Sara McArdle, Ph.D.

Super-resolving cancer immunity

FUNDED: JANUARY 2019

FUNDED BY: The generosity of LJI Board Director Anthony Carr, The Ecke-Meyer Family Foundation, and Bill Passey and Maria Silva.

What was the goal of your SPARK project?

Understanding how the immune system recognizes and responds to cancer is essential for developing treatments that augment our natural defenses. I aimed to develop a brand new technique that allows for single-molecule imaging of human tumor biopsies, which has never been done before. I believe that better imaging will lead to new insights into how immune cells interact with cancer cells and fuel the discovery of new therapeutic targets.

SPARK project results:

My Tullie and Rickey Families SPARK Award made it possible for me to explore a recently developed super- resolution microscopy technique called DNA-PAINT. With this technology, we are closer to developing a method for super-resolution imaging of human tissue sections. Super-resolution microscopy lets us image the interactions between cancer cells and immune cells with unprecedented detail, down to the single-molecule level. There are currently multiple techniques for super-resolution imaging but most require intricate sample preparation protocols which limits its applications. In contrast,

DNA-PAINT is theoretically applicable to a wider range of samples, including tissue sections from patients’ biopsies. I am adapting the existing published DNA-PAINT methods to perform multi-color imaging of clinical tissue biopsies. This will help scientists study the complex interactions between tumors and the immune system. I have also spent the last year working through the processes and pitfalls of DNA-PAINT imaging and taking on major technical challenges in image processing. By investigating these issues, I have gained far more knowledge of super-resolution imaging. I am now better prepared to help any researchers who comes to the LJI microscopy core to perform super-resolution imaging, whether through DNA-PAINT or a different technique.

What’s next for this project?

I plan to keep working towards the goal of super-resolution imaging of tissue sections to help improve cancer immunotherapy targets. The supplies, as well as most of the reagents and samples I purchased for this project, should be stable enough to last another year, so I actually have the resources I need to continue to work on this project. While COVID-19 and subsequent lab shutdowns have made predicting timelines more tricky, I hope that I will succeed in using DNA-PAINT for single molecule imaging of cultured cells within the next year. Once successful, I aim to publish my results to help advance the field of super-resolution imaging for a wider range of applications. This will also be immediately useful to ongoing research at LJI for cancer immunotherapy and other research areas.
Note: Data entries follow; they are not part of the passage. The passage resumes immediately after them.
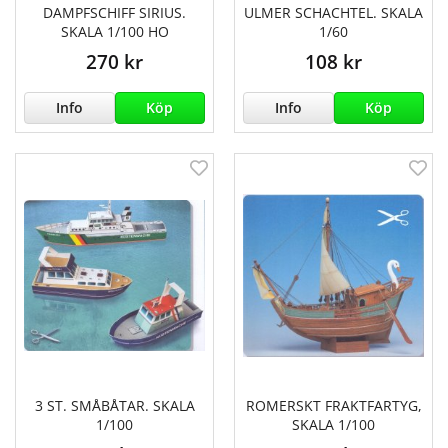
DAMPFSCHIFF SIRIUS.
ULMER SCHACHTEL. SKALA
SKALA 1/100 HO
1/60
270 kr
108 kr
Info
Köp
Info
Köp
3 ST. SMÅBÅTAR. SKALA
ROMERSKT FRAKTFARTYG,
1/100
SKALA 1/100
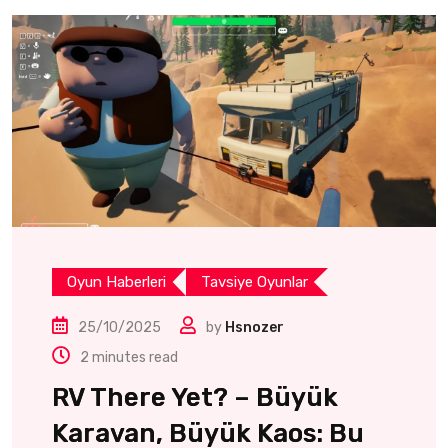
Oyun Haberleri
Tavsiye Oyunlar
25/10/2025
by
Hsnozer
2 minutes read
RV There Yet? – Büyük
Karavan, Büyük Kaos: Bu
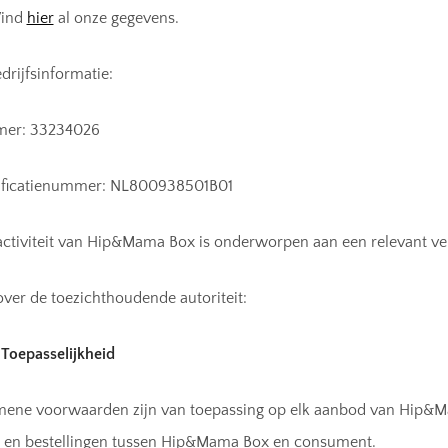
Vind
hier
al onze gegevens.
drijfsinformatie:
er: 33234026
ificatienummer: NL800938501B01
activiteit van Hip&Mama Box is onderworpen aan een relevant ver
ver de toezichthoudende autoriteit:
– Toepasselijkheid
mene voorwaarden zijn van toepassing op elk aanbod van Hip&M
d en bestellingen tussen Hip&Mama Box en consument.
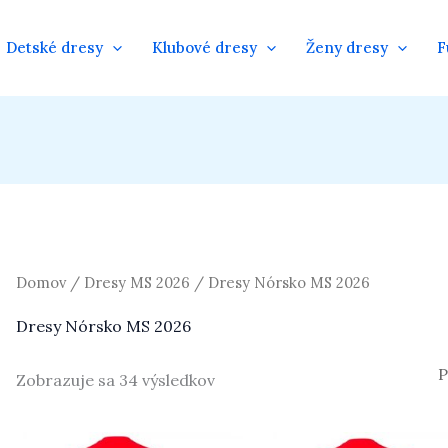
Detské dresy
Klubové dresy
Ženy dresy
F
Domov
/
Dresy MS 2026
/ Dresy Nórsko MS 2026
Dresy Nórsko MS 2026
Zobrazuje sa 34 výsledkov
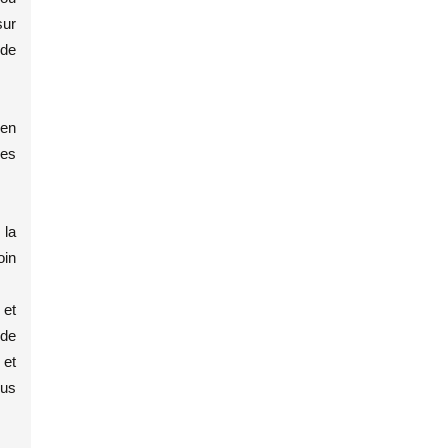
sur
 de
 en
des
 la
oin
 et
 de
 et
lus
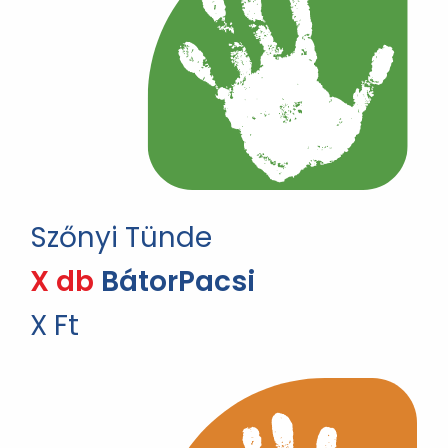
Szőnyi Tünde
X db
BátorPacsi
X Ft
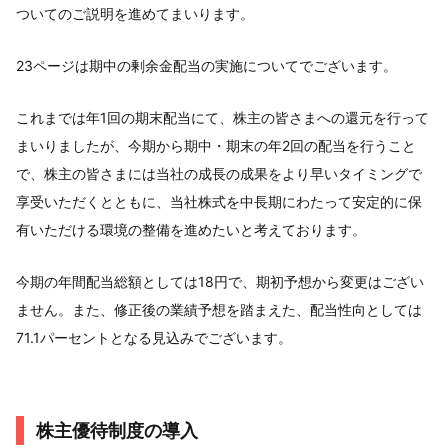
ついてのご説明を進めてまいります。
23ページは期中の剰余金配当の実施についてでございます。
これまでは年1回の期末配当にて、株主の皆さまへの還元を行って
まいりましたが、今期から期中・期末の年2回の配当を行うこと
で、株主の皆さまには当社の成長の成果をより早いタイミングで
享受いただくとともに、当社株式を中長期にわたって安定的に保
有いただける環境の整備を進めたいと考えております。
今期の年間配当総額としては18円で、期初予想から変更はござい
ません。また、修正後の業績予想を踏まえた、配当性向としては
71.1パーセントとなる見込みでございます。
株主優待制度の導入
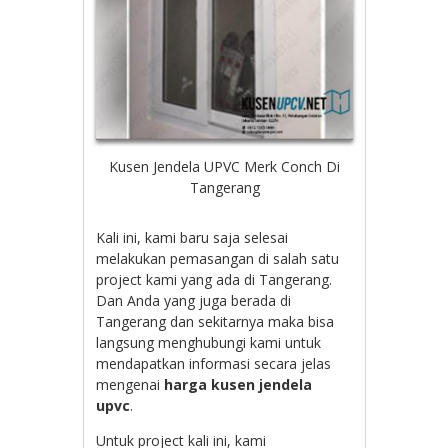
Kusen Jendela UPVC Merk Conch Di
Tangerang
Kali ini, kami baru saja selesai
melakukan pemasangan di salah satu
project kami yang ada di Tangerang.
Dan Anda yang juga berada di
Tangerang dan sekitarnya maka bisa
langsung menghubungi kami untuk
mendapatkan informasi secara jelas
mengenai
harga kusen jendela
upvc
.
Untuk project kali ini, kami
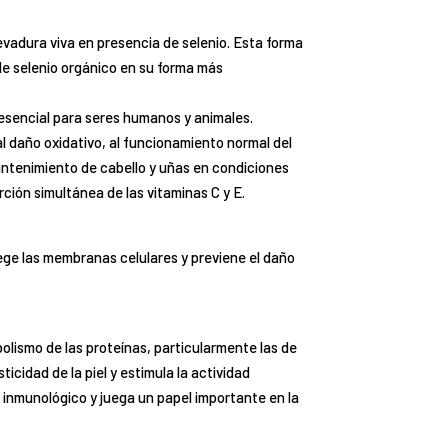
evadura viva en presencia de selenio. Esta forma
 de selenio orgánico en su forma más
 esencial para seres humanos y animales.
al daño oxidativo, al funcionamiento normal del
antenimiento de cabello y uñas en condiciones
rción simultánea de las vitaminas C y E.
tege las membranas celulares y previene el daño
bolismo de las proteínas, particularmente las de
ticidad de la piel y estimula la actividad
 inmunológico y juega un papel importante en la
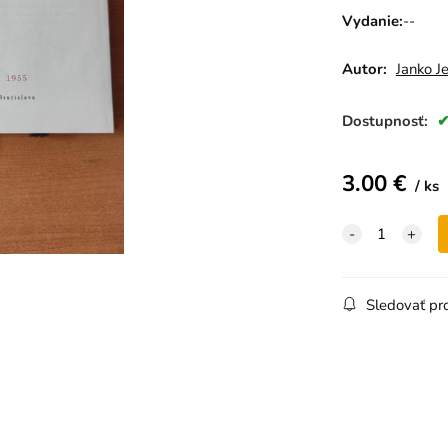
Vydanie
:
--
Autor:
Janko J
Dostupnosť:
3.00
€
ks
Sledovať pr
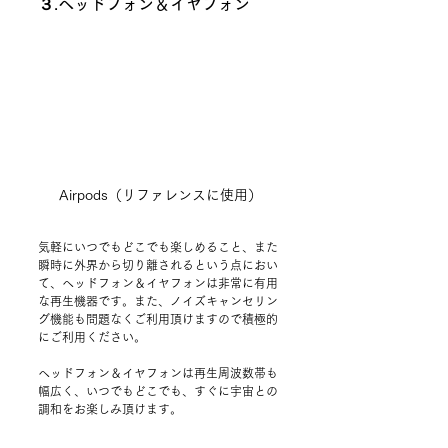
３.ヘッドフォン＆イヤフォン
Airpods（リファレンスに使用）
気軽にいつでもどこでも楽しめること、また
瞬時に外界から切り離されるという点におい
て、ヘッドフォン＆イヤフォンは非常に有用
な再生機器です。また、ノイズキャンセリン
グ機能も問題なくご利用頂けますので積極的
にご利用ください。
ヘッドフォン＆イヤフォンは再生周波数帯も
幅広く、いつでもどこでも、すぐに宇宙との
調和をお楽しみ頂けます。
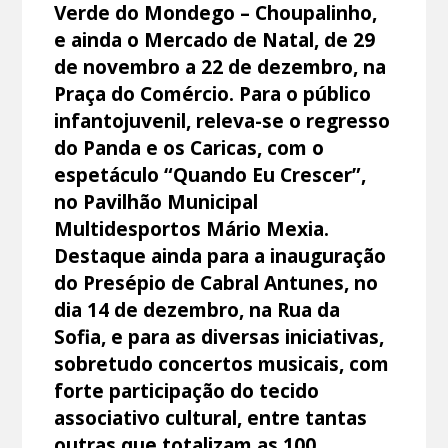
Verde do Mondego – Choupalinho,
e ainda o Mercado de Natal, de 29
de novembro a 22 de dezembro, na
Praça do Comércio. Para o público
infantojuvenil, releva-se o regresso
do Panda e os Caricas, com o
espetáculo “Quando Eu Crescer”,
no Pavilhão Municipal
Multidesportos Mário Mexia.
Destaque ainda para a inauguração
do Presépio de Cabral Antunes, no
dia 14 de dezembro, na Rua da
Sofia, e para as diversas iniciativas,
sobretudo concertos musicais, com
forte participação do tecido
associativo cultural, entre tantas
outras que totalizam as 100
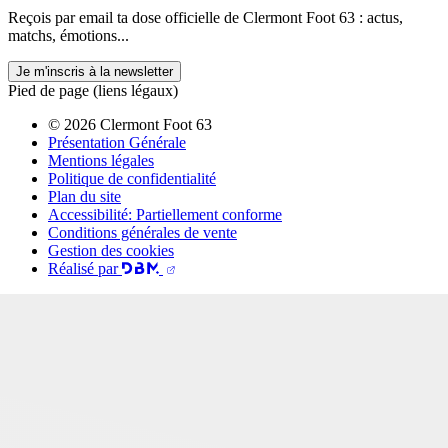
Reçois par email ta dose officielle de Clermont Foot 63 : actus,
matchs, émotions...
Je m'inscris à la newsletter
Pied de page (liens légaux)
© 2026 Clermont Foot 63
Présentation Générale
Mentions légales
Politique de confidentialité
Plan du site
Accessibilité: Partiellement conforme
Conditions générales de vente
Gestion des cookies
Réalisé par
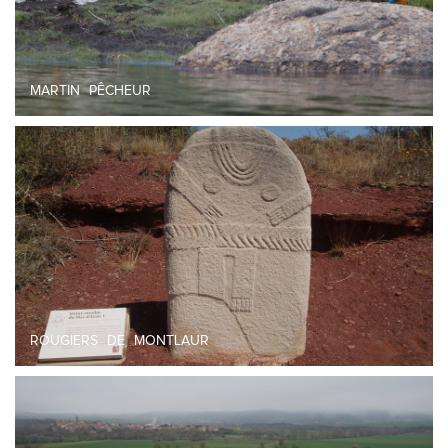
MARTIN PÊCHEUR
ROUGIERS DE MONTLAUR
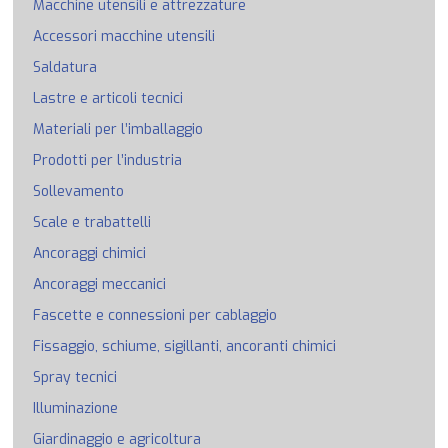
Macchine utensili e attrezzature
Accessori macchine utensili
Saldatura
Lastre e articoli tecnici
Materiali per l’imballaggio
Prodotti per l’industria
Sollevamento
Scale e trabattelli
Ancoraggi chimici
Ancoraggi meccanici
Fascette e connessioni per cablaggio
Fissaggio, schiume, sigillanti, ancoranti chimici
Spray tecnici
Illuminazione
Giardinaggio e agricoltura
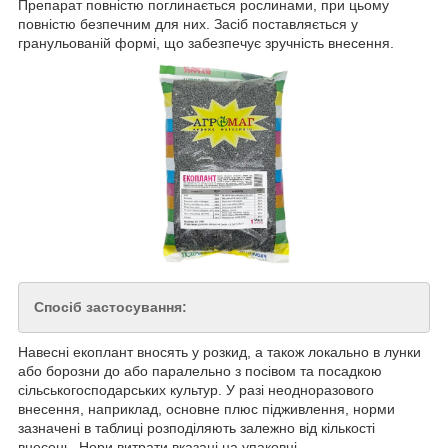
Препарат повністю поглинається рослинами, при цьому
повністю безпечним для них. Засіб поставляється у
гранульованій формі, що забезпечує зручність внесення.
Спосіб застосування:
Навесні екоплант вносять у розкид, а також локально в лунки
або борозни до або паралельно з посівом та посадкою
сільськогосподарських культур. У разі неодноразового
внесення, наприклад, основне плюс підживлення, норми
зазначені в таблиці розподіляють залежно від кількості
внесень. Нори витрати вказані на упаковці.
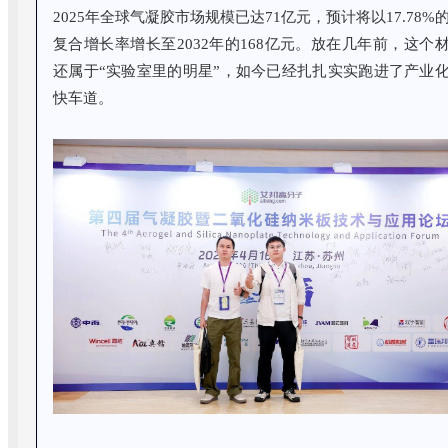
2025年全球气凝胶市场规模已达71亿元，预计将以17.78%
复合增长率增长至2032年的168亿元。放在几年前，这个
还属于“实验室里的明星”，如今已经扎扎实实跑进了产业
快车道。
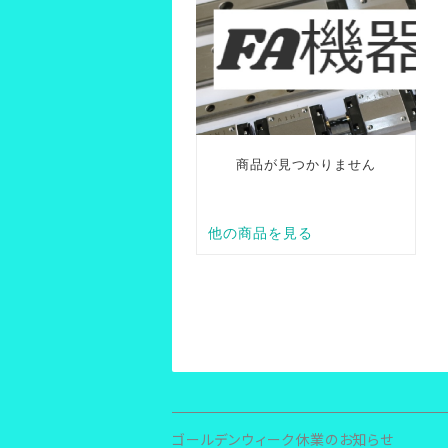
ゴールデンウィーク休業のお知らせ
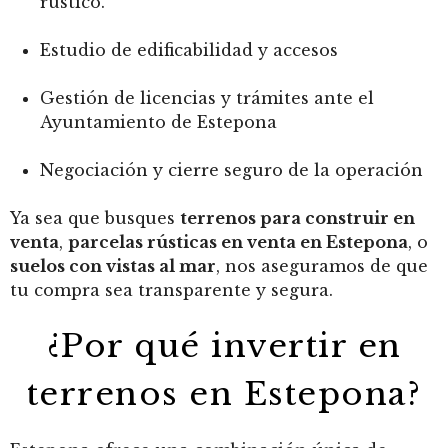
rústico.
Estudio de edificabilidad y accesos
Gestión de licencias y trámites ante el
Ayuntamiento de Estepona
Negociación y cierre seguro de la operación
Ya sea que busques
terrenos para construir en
venta
,
parcelas rústicas en venta en Estepona
, o
suelos con vistas al mar
, nos aseguramos de que
tu compra sea transparente y segura.
¿Por qué invertir en
terrenos en Estepona?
Furthermore, I used some of my SPARK funds to purchase clinical tumor biopsy samples, which are stable enough to last for years, even decades. After achieving DNA-PAINT imaging in cells and mouse tissues, I plan to use these blocks to perform super-resolution imaging on clinical samples to better understand the distribution of proteins of interest in cancerous tumors.

What’s next for Sara?

In March 2019, shortly after winning my Tullie and Rickey Families SPARK Award I also won an Imaging Scientist Award from the Chan Zuckerberg Initiative. This award provides multi-year funding for experts in core facilities who make novel or complex technologies more accessible to life scientists to help accelerate their research. This 5-year grant means I will stay at the LJI microscopy core, helping both LJI and external scientists perform microscopy studies, including super-resolution imaging through DNA-PAINT.